Eravamo un popolo, siamo una somma di egoismi, dunque più deboli rispetto alla stretta del potere dispotico
di Michele Ainis (la Repubblica, 03.09.2018)
Ci si può sentire soli vivendo in compagnia di sessanta milioni di persone? È quanto sta accadendo agli italiani: una solitudine di massa, un sentimento collettivo d’esclusione, di lontananza rispetto alle vite degli altri, come se ciascuno fosse un’isola, una boa che galleggia in mare aperto.

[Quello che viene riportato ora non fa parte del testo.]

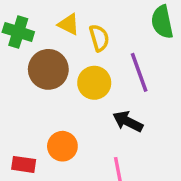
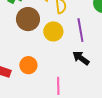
black arrow: (128, 121) -> (81, 58), moved

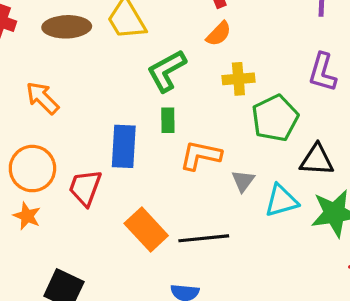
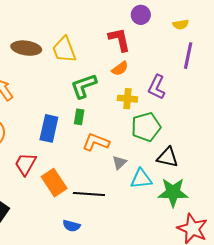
purple L-shape: (323, 72) -> (157, 87), moved
red trapezoid: (85, 188) -> (25, 164), moved

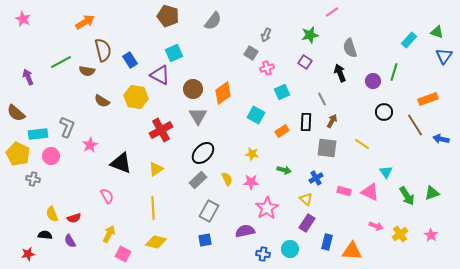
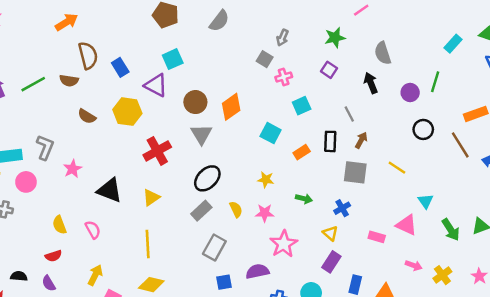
green line: (61, 62) -> (33, 84), moved
pink rectangle: (344, 191) -> (377, 237), moved
yellow semicircle: (52, 214) -> (59, 225), moved
blue square: (205, 240) -> (224, 282), moved

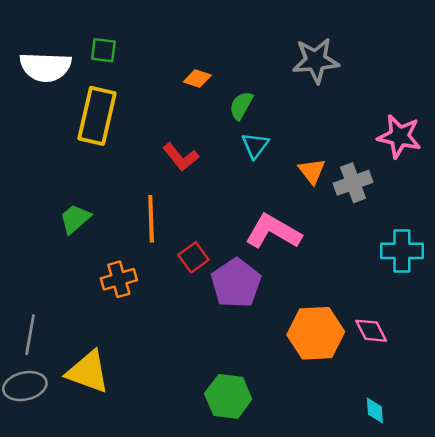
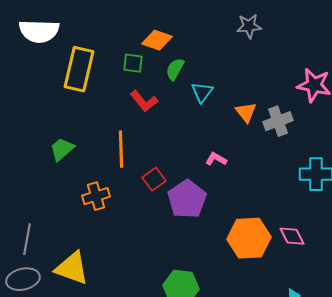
green square: (103, 50) -> (133, 63), moved
gray star: (316, 60) -> (249, 26), size x0.7
orange diamond: (197, 78) -> (157, 40), size x1.4
green semicircle: (241, 106) -> (175, 69), moved
pink L-shape: (273, 232) -> (216, 159), size x0.5

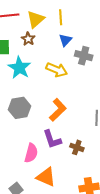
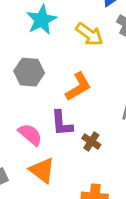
pink semicircle: (31, 153) -> (30, 135), turned -78

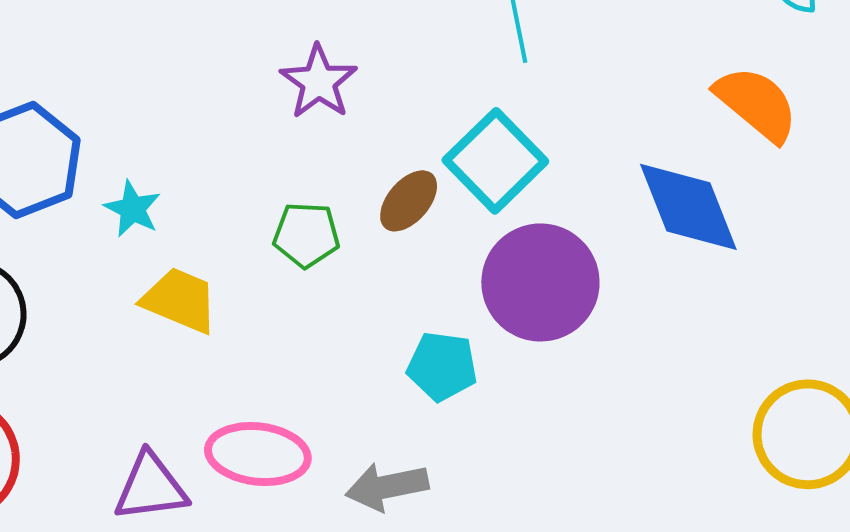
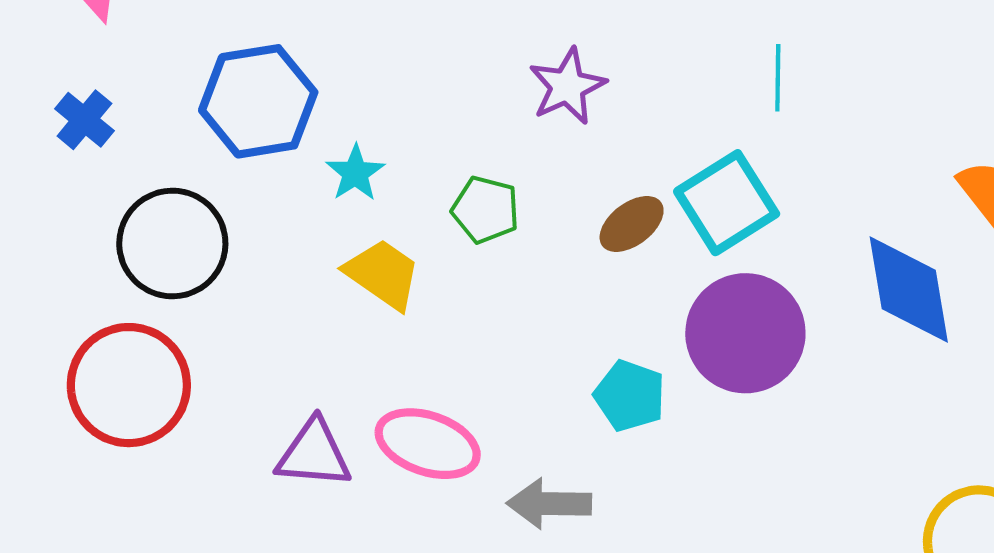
green pentagon: (306, 235) -> (486, 210), moved

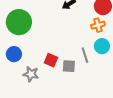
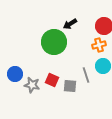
green circle: (19, 22) -> (54, 42), moved
gray star: (31, 74) -> (32, 85), moved

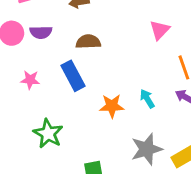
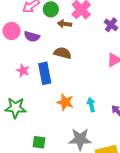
pink star: (30, 80) -> (23, 71), moved
green star: (48, 134) -> (16, 108), turned 30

La solitudine si diffonde tra gli adolescenti, presso i quali cresce il fenomeno del ritiro sociale, altrimenti detto hikikomori. Diventa una prigione per gli anziani, la cui unica compagna è quasi sempre la tv. Infine sommerge come un’onda ogni generazione, ogni ceto sociale, ogni contrada del nostro territorio.
Ne sono prova le ricerche sociologiche, oltre che l’esperienza di cui siamo tutti testimoni: 8,5 milioni di italiani (la metà al Nord) vivono da soli; e molti di più si sentono soli, senza un affetto, senza il conforto di un amante o d’un amico. Così, nel 2015, Eurostat ha certificato che il 13,2 per cento degli italiani non ha nessuno cui rivolgersi nei momenti di difficoltà: la percentuale più alta d’Europa.
Mentre l’11,9 per cento non sa indicare un conoscente né un parente con cui parli abitualmente dei propri affanni, dei propri problemi. Non a caso Telefono Amico Italia riceve quasi cinquantamila chiamate l’anno. Non a caso, stando a un Rapporto Censis (dicembre 2014), il 47 per cento degli italiani dichiara di rimanere da solo in media per 5 ore al giorno. E non a caso quest’anno, agli esami di maturità, la traccia più scelta dagli studenti s’intitolava «I diversi volti della solitudine nell’arte e nella letteratura».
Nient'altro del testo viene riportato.